▸ Aim of the task:
Because only the text is wanted, repeat the records below exactly and omit the pictures.

====

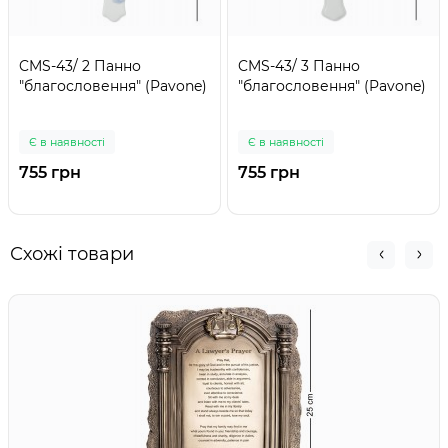
CMS-43/ 2 Панно
CMS-43/ 3 Панно
"благословення" (Pavone)
"благословення" (Pavone)
Є в наявності
Є в наявності
755 грн
755 грн
Схожі товари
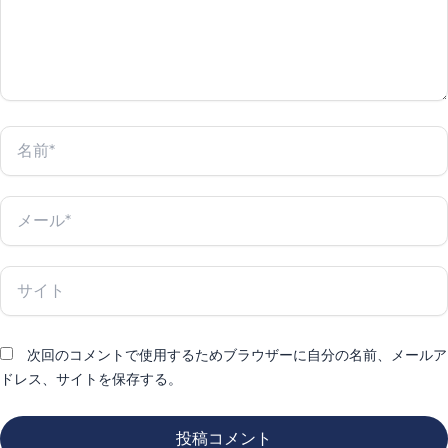
名
前
*
メ
ー
ル
*
サ
イ
ト
次回のコメントで使用するためブラウザーに自分の名前、メールア
ドレス、サイトを保存する。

====

▸ Solution to this task:
CMS-43/ 2 Панно
CMS-43/ 3 Панно
"благословення" (Pavone)
"благословення" (Pavone)
Є в наявності
Є в наявності
755 грн
755 грн
Схожі товари
名
前
*
メ
ー
ル
*
サ
イ
ト
次回のコメントで使用するためブラウザーに自分の名前、メールア
ドレス、サイトを保存する。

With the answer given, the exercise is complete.